You won’t get far into This Is 40 before you start thinking, “This is tedious.” In fact, it takes about 30 seconds. Judd Apatow’s latest starts steamily, with Debbie (Leslie Mann) and Pete (Paul Rudd), the secondary couple in Knocked Up, having sex in the shower on Debbie’s 40th—-er, “38th”—-birthday. Then she finds out that Pete took a Viagra, his way of trying to make her birthday special. Debbie takes offense, whining that he no longer finds her attractive and complaining that she doesn’t want “a turbo penis.”

And from that point through the next two-plus hours, the bitching and arguing never really stop. The couple yell at each other, their kids (Maude and Iris Apatow) yell at each other, the parents yell at the kids. “I’m sick of everybody fighting!” says the younger girl toward the end of the film. You’ll be sick of everybody fighting long before that. (And if you’re going to have someone bicker with you, you don’t want it to be Mann: That nasal, high-pitched voice turns into an unbearable screech quite easily.)

Worse: Very little of it is funny. The plot meanders but centers on Debbie and Pete’s dissatisfaction with their marriage as they both turn 40. He admits to a friend that he’s fantasized about her dying; she demands to check the toilet when she thinks he’s been hiding in the bathroom instead of using it. They’re having money problems. Their daughters are brats. Debbie barely has a relationship with her uptight, distant father (John Lithgow), while Pete can’t stop loaning money to his (Albert Brooks), even though it may mean losing the house. Laughing yet?
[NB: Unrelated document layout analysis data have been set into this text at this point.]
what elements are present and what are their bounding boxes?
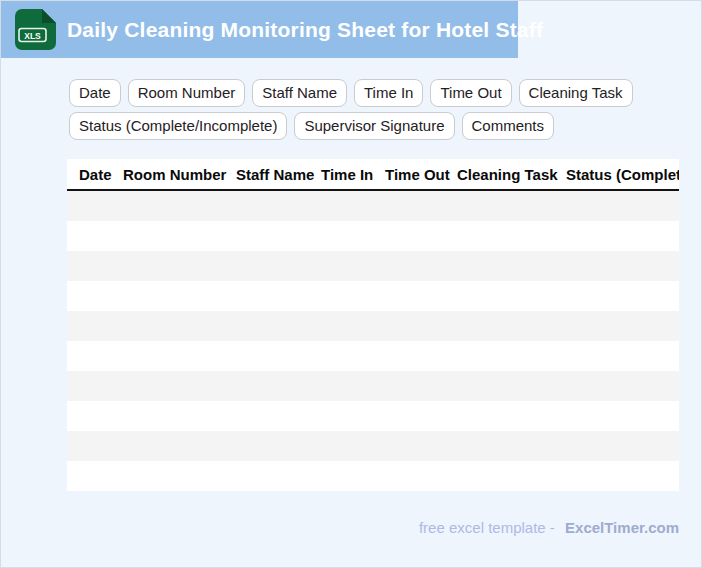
column-header: Room Number (123, 166, 236, 183)
chip-supervisor-signature: Supervisor Signature (294, 112, 454, 140)
column-header: Time In (321, 166, 385, 183)
footer-brand-link[interactable]: ExcelTimer.com (565, 519, 679, 536)
column-header: Date (79, 166, 123, 183)
chip-room-number: Room Number (128, 79, 246, 107)
table-row (67, 311, 679, 341)
column-header: Cleaning Task (457, 166, 566, 183)
footer: free excel template - ExcelTimer.com (419, 519, 679, 536)
xls-icon-label: XLS (24, 31, 41, 41)
table-body (67, 191, 679, 491)
chip-date: Date (69, 79, 121, 107)
column-header: Staff Name (236, 166, 321, 183)
footer-text: free excel template - (419, 519, 555, 536)
table-row (67, 371, 679, 401)
title-bar: XLS Daily Cleaning Monitoring Sheet for … (1, 1, 518, 58)
table-row (67, 281, 679, 311)
table-row (67, 401, 679, 431)
table-row (67, 221, 679, 251)
chip-status-complete-incomplete: Status (Complete/Incomplete) (69, 112, 287, 140)
chips: DateRoom NumberStaff NameTime InTime Out… (69, 79, 669, 140)
page: XLS Daily Cleaning Monitoring Sheet for … (0, 0, 702, 568)
chip-comments: Comments (462, 112, 555, 140)
table-header-row: DateRoom NumberStaff NameTime InTime Out… (67, 159, 679, 191)
table-row (67, 191, 679, 221)
table-row (67, 431, 679, 461)
table-row (67, 251, 679, 281)
chip-time-out: Time Out (430, 79, 511, 107)
chip-cleaning-task: Cleaning Task (519, 79, 633, 107)
page-title: Daily Cleaning Monitoring Sheet for Hote… (67, 18, 543, 42)
column-header: Time Out (385, 166, 457, 183)
column-header: Status (Complete/Incomplete) (566, 166, 679, 183)
monitoring-table: DateRoom NumberStaff NameTime InTime Out… (67, 159, 679, 491)
chip-time-in: Time In (354, 79, 423, 107)
xls-file-icon: XLS (15, 9, 56, 50)
table-row (67, 461, 679, 491)
table-row (67, 341, 679, 371)
chip-staff-name: Staff Name (252, 79, 347, 107)
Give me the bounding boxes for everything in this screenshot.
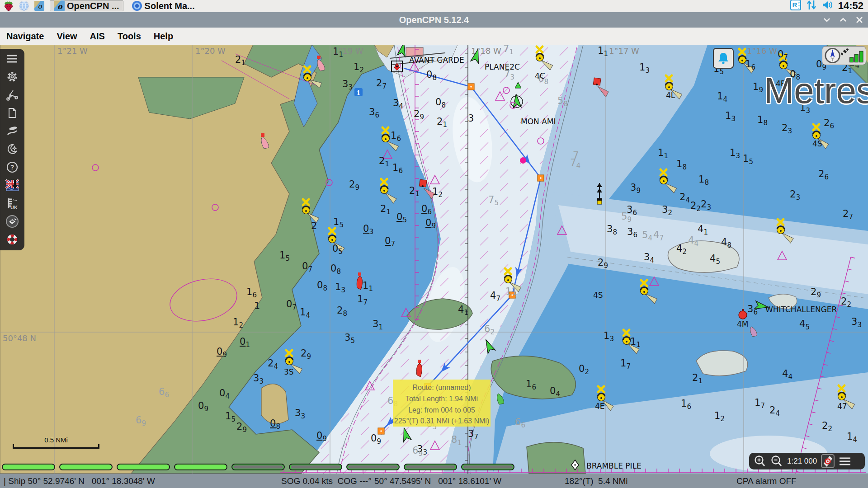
os-taskbar: o oOpenCPN ...Solent Ma... Rvnc 14:52 [0,0,868,12]
track-icon[interactable] [5,124,19,138]
tides-uk-icon[interactable]: UK [5,197,19,210]
man-overboard-icon[interactable] [5,233,19,246]
window-titlebar[interactable]: OpenCPN 5.12.4 [0,12,868,28]
scale-bar-bracket [13,444,99,449]
info-symbol[interactable]: i [354,88,363,96]
chart-label: 47 [837,402,847,411]
grid-longitude-label: 1°20 W [195,46,226,56]
camera-icon[interactable] [5,215,19,228]
ship-position: | Ship 50° 52.9746' N 001° 18.3048' W [4,476,155,486]
depth-sounding: 2 [311,221,317,231]
taskbar-window-opencpn[interactable]: oOpenCPN ... [50,0,123,11]
chart-quilt-segment[interactable] [231,464,285,470]
depth-sounding: 1 [254,300,260,311]
tooltip-leg: Leg: from 004 to 005 [393,405,491,416]
opencpn-small-launcher-icon[interactable]: o [33,0,45,11]
chart-label: 4S [593,291,603,300]
svg-text:?: ? [10,164,14,171]
cpa-alarm-status: CPA alarm OFF [736,476,797,486]
boat-icon [822,455,833,467]
chart-label: 3S [284,367,294,376]
scale-bar: 0.5 NMi [13,436,99,449]
grid-latitude-label: 50°48 N [3,333,36,343]
follow-ship-button[interactable] [821,454,835,468]
chart-label: 4C [535,71,545,80]
menu-view[interactable]: View [57,31,83,42]
zoom-in-button[interactable] [754,455,766,468]
grid-longitude-label: 1°17 W [609,46,639,56]
chart-scale-value: 1:21 000 [787,457,817,466]
cursor-position: 50° 47.5495' N 001° 18.6101' W [374,476,501,486]
alert-bell-button[interactable] [713,48,734,69]
tooltip-bearing: 225°(T) 0.31 NMi (+1.63 NMi) [393,416,491,427]
chart-quilt-segment[interactable] [289,464,342,470]
menu-navigate[interactable]: Navigate [6,31,50,42]
svg-text:c: c [798,7,799,9]
menu-tools[interactable]: Tools [118,31,147,42]
help-icon[interactable]: ? [5,160,19,174]
create-route-icon[interactable] [5,88,19,102]
compass-gps-widget[interactable] [822,46,866,65]
updown-tray-icon[interactable] [807,0,816,12]
grid-longitude-label: 1°21 W [57,46,88,56]
menu-icon[interactable] [5,52,19,66]
signal-bars-icon [850,51,863,62]
route-manager-icon[interactable] [5,106,19,120]
chart-label: PLANE2C [485,62,520,71]
chart-quilt-bar[interactable] [2,464,514,470]
chart-downloader-uk-icon[interactable] [5,178,19,192]
chart-quilt-segment[interactable] [59,464,113,470]
sog-cog: SOG 0.04 kts COG ---° [281,476,372,486]
chart-label: 4L [666,91,675,100]
svg-text:R: R [792,1,797,9]
svg-text:i: i [357,89,359,96]
minimize-icon[interactable] [823,16,831,24]
raspberry-launcher-icon[interactable] [3,0,14,11]
globe-launcher-icon[interactable] [18,0,30,11]
taskbar-window-solent[interactable]: Solent Ma... [128,0,198,11]
chart-label: WHITCHALLENGER [765,305,837,314]
chart-canvas[interactable]: 1°21 W1°20 W1°19 W1°18 W1°17 W1°16 W50°4… [0,45,868,474]
menu-bar: NavigateViewAISToolsHelp [0,28,868,45]
volume-tray-icon[interactable] [822,0,834,12]
toolbar-dock: ?UK [0,49,24,250]
maximize-icon[interactable] [839,16,847,24]
close-icon[interactable] [855,16,863,24]
route-tooltip: Route: (unnamed) Total Length: 1.94 NMi … [393,380,491,427]
svg-text:o: o [38,2,42,10]
pd-symbol[interactable] [520,157,526,164]
svg-text:o: o [57,2,63,11]
chart-quilt-segment[interactable] [117,464,170,470]
night-mode-icon[interactable] [5,142,19,156]
zoom-out-button[interactable] [770,455,783,468]
window-title: OpenCPN 5.12.4 [399,15,469,25]
satellite-icon [840,48,849,56]
chart-label: 4E [595,402,605,411]
svg-text:UK: UK [10,205,18,210]
chart-quilt-segment[interactable] [174,464,227,470]
depth-unit-overlay: Metres [764,70,868,112]
menu-help[interactable]: Help [154,31,179,42]
chart-label: BRAMBLE PILE [586,461,642,470]
system-tray: Rvnc 14:52 [790,0,865,12]
zoom-control-bar: 1:21 000 [749,453,865,469]
chart-label: 4S [812,139,822,148]
chart-quilt-segment[interactable] [404,464,457,470]
options-icon[interactable] [5,70,19,84]
menu-ais[interactable]: AIS [90,31,111,42]
vnc-tray-icon[interactable]: Rvnc [790,0,801,12]
grid-longitude-label: 1°16 W [747,46,777,56]
tooltip-total-length: Total Length: 1.94 NMi [393,394,491,405]
tooltip-route-name: Route: (unnamed) [393,382,491,394]
depth-sounding: 3 [468,113,474,124]
clock: 14:52 [838,0,863,12]
chart-label: MON AMI [521,117,556,126]
chart-menu-button[interactable] [839,456,851,467]
chart-quilt-segment[interactable] [2,464,55,470]
chart-quilt-segment[interactable] [461,464,514,470]
chart-label: AVANT GARDE [409,56,464,65]
cursor-bearing-distance: 182°(T) 5.4 NMi [565,476,628,486]
depth-sounding: 11 [505,286,518,297]
status-bar: | Ship 50° 52.9746' N 001° 18.3048' W SO… [0,474,868,488]
chart-quilt-segment[interactable] [346,464,400,470]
If the film has a strength, it is its realistic dialogue. There are awkward moments and harsh ones, and occasionally some tenderness sneaks in there (though the tiresome getting-high scene doesn’t count). And there are a few giggles, including Pete randomly comparing Debbie to Art Garfunkel during an argument. The joke may make you smile, but when This Is 40 is over, you’ll be grateful for the sound of silence.